Now, always be very clear, give the context, and the constraints. What do you need? What is the context? What is the platform you are using? What format do you need? Are there any limits? For example, you want to not use some particular language or some particular format, all that things. And then you can ask AI to improve your prompts, and then use those prompt to get the output.

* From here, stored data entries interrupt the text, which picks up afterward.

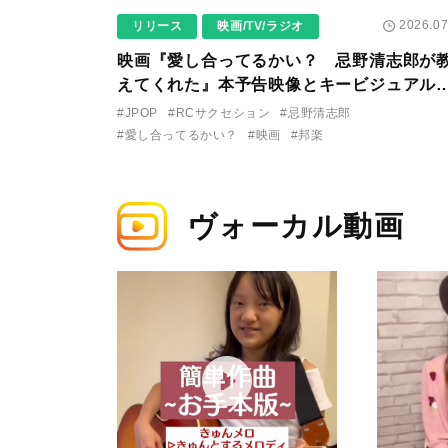
2026.07
リリース
映画/TV/ラジオ
映画『愛し合ってるかい？ 忌野清志郎が
えてくれた』本予告映像とキービジュアル
ついに解禁！ キヨシロー関連商品も続々と
#JPOP
#RCサクセション
#忌野清志郎
売が決定！
#愛し合ってるかい？
#映画
#邦楽
ヴォーカル動画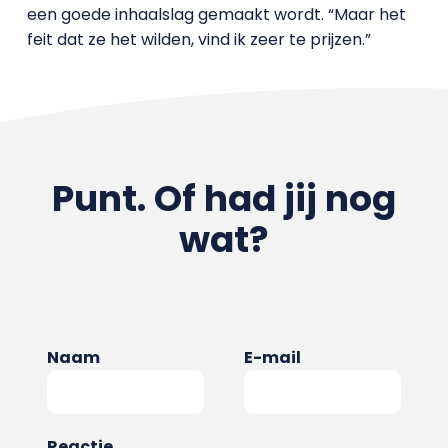
een goede inhaalslag gemaakt wordt. “Maar het
feit dat ze het wilden, vind ik zeer te prijzen.”
Punt. Of had jij nog
wat?
Naam
E-mail
Reactie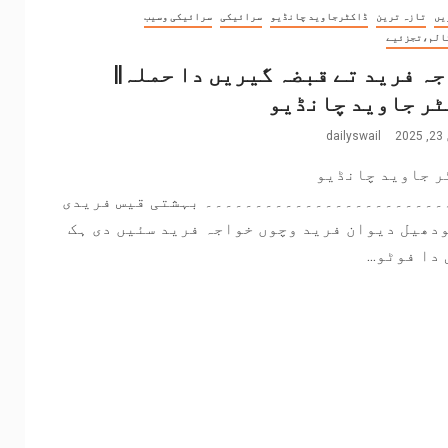
یں
تازہ ترین
ڈاکٹرجاوید چانڈیو
سرائیکی
سرائیکی وسیب
الم،تجزئیے
ہ فرید تے قبضہ گیریں دا حملہ||
ٹر جاوید چانڈیو
2
dailyswail
ر جاوید چانڈیو
۔۔۔۔۔۔۔۔۔۔۔۔۔۔۔۔۔۔۔۔۔۔۔۔ بہشتی قیس فریدی
دھیل دیوان فرید وچوں خواجہ فرید سئیں دی ہک
دا فوٹو...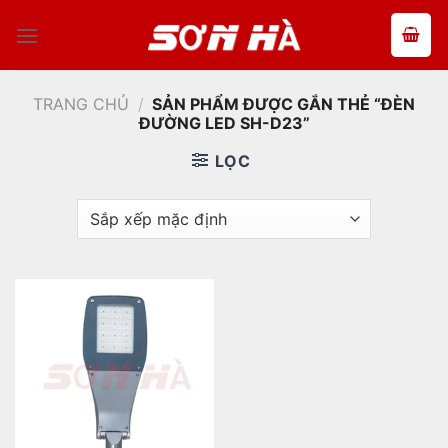
Bỏ
qua
nội
dung
TRANG CHỦ
/
SẢN PHẨM ĐƯỢC GẮN THẺ “ĐÈN
ĐƯỜNG LED SH-D23”
LỌC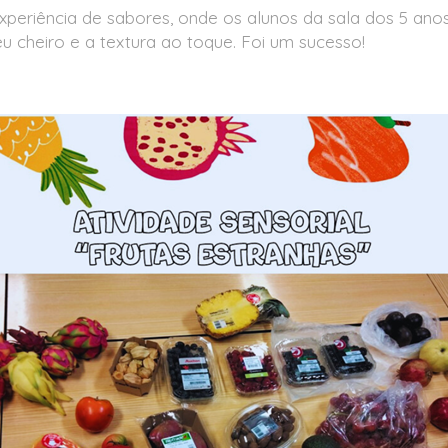
eriência de sabores, onde os alunos da sala dos 5 anos
seu cheiro e a textura ao toque. Foi um sucesso!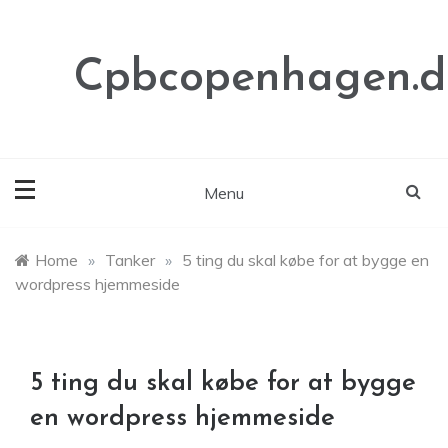
Skip
to
content
Cpbcopenhagen.d
Menu
Home
»
Tanker
»
5 ting du skal købe for at bygge en
wordpress hjemmeside
5 ting du skal købe for at bygge
en wordpress hjemmeside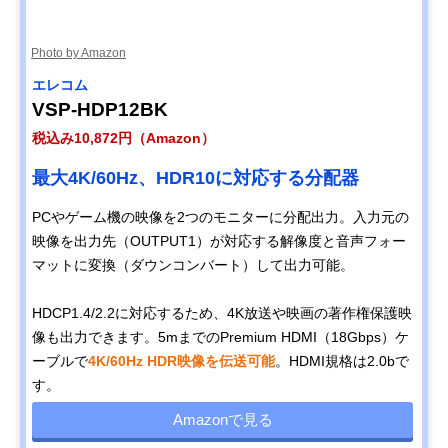
Photo by Amazon
エレコム
VSP-HDP12BK
税込み10,872円（Amazon）
最大4K/60Hz、HDR10に対応する分配器
PCやゲーム機の映像を2つのモニターに分配出力。入力元の
映像を出力先（OUTPUT1）が対応する解像度と音声フォー
マットに変換（ダウンコンバート）して出力可能。
HDCP1.4/2.2に対応するため、4K放送や映画の著作権保護映
像も出力できます。5mまでのPremium HDMI（18Gbps）ケ
ーブルで
4K/60Hz HDR映像を伝送可能
。HDMI規格は2.0bで
す。
Amazonで見る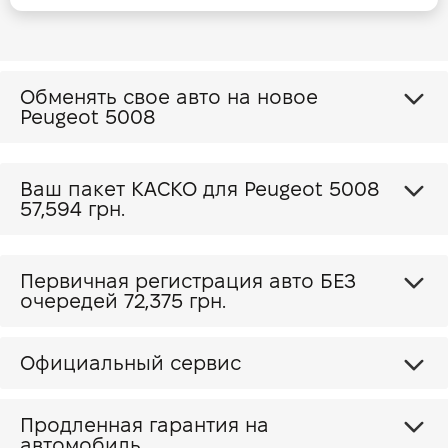
Обменять свое авто на новое
Peugeot 5008
Ваш пакет КАСКО для Peugeot 5008
57,594 грн.
Первичная регистрация авто БЕЗ
очередей 72,375 грн.
Официальный сервис
Продленная гарантия на
автомобиль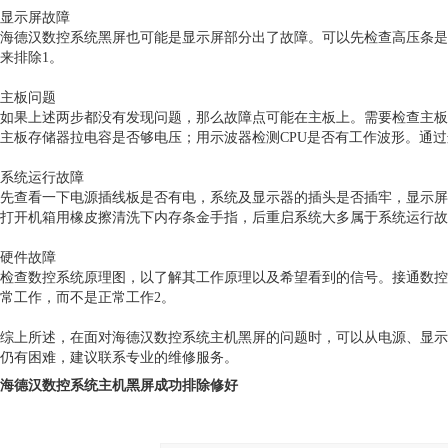
显示屏故障
海德汉数控系统黑屏也可能是显示屏部分出了故障。可以先检查高压条是
来排除1。
主板问题
如果上述两步都没有发现问题，那么故障点可能在主板上。需要检查主板主
主板存储器拉电容是否够电压；用示波器检测CPU是否有工作波形。通过
系统运行故障
先查看一下电源插线板是否有电，系统及显示器的插头是否插牢，显示屏
打开机箱用橡皮擦清洗下内存条金手指，后重启系统大多属于系统运行故
硬件故障
检查数控系统原理图，以了解其工作原理以及希望看到的信号。接通数控
常工作，而不是正常工作2。
综上所述，在面对海德汉数控系统主机黑屏的问题时，可以从电源、显示
仍有困难，建议联系专业的维修服务。
海德汉数控系统主机黑屏成功排除修好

### CO-STAR Method Explained [8:21]

Let's see the Co-Star method. So, what's the Co-Star method for prompting? So, let's say the basic prompt is write test cases for a Avoid this. This is very basic. This will not give you efficient responses. Use the Co-Star method. What's that? C stands for context. You can say, "I'm testing a web application for a high security banking portal. " Or whatever is your need exactly, you can say that in the context. The objective. What is your objective? Now, you have given you have told AI that what is the context. Now, you are saying that what exactly you want. Generate a comprehensive test plan for the login module. Okay, so you would you imagine AI is a machine. It will not know exactly what is you what do you need unless you tell it very, very clearly. So, you have told the context, objective. Then, S stands for style. What style do you want? What format do you want? Then, T stands for tone. Critical and security focused is the tone it should use or the output it should use. Audience, QA team lead. So, for which audience you are getting the response generated. So, this makes a huge difference whether it's for a QA team lead, business people, it will make a huge difference in the outputs. Then, R stands for that it the response. Here, you can say what exactly you need. Provide a list of functional, negative, security test cases, edge test cases that you need, and what all things you want to add, include, or exclude, all that you can add in this response. Okay, let's try to use this. I just

### Advanced Prompt Demo (Real-World Example) [10:00]

copied it and I will paste it here. So, you can see this is what I have pasted. Exactly what we discussed and I am hitting enter and you will see it will it becomes very easy for the AI also. It will use less energy, less power because we have given all the details, the context, what exactly we need, the clarity is there, context is there, constraints are there and it makes it very easy for AI and it will be it will give you better and faster responses and you can directly use them and check them and then use them for your needs. Okay? So, this is how you can use prompts and make your prompts better and this is how we will learn prompt engineering for testing. I hope this was very useful. I will see you soon. Thank you for watching and never stop learning.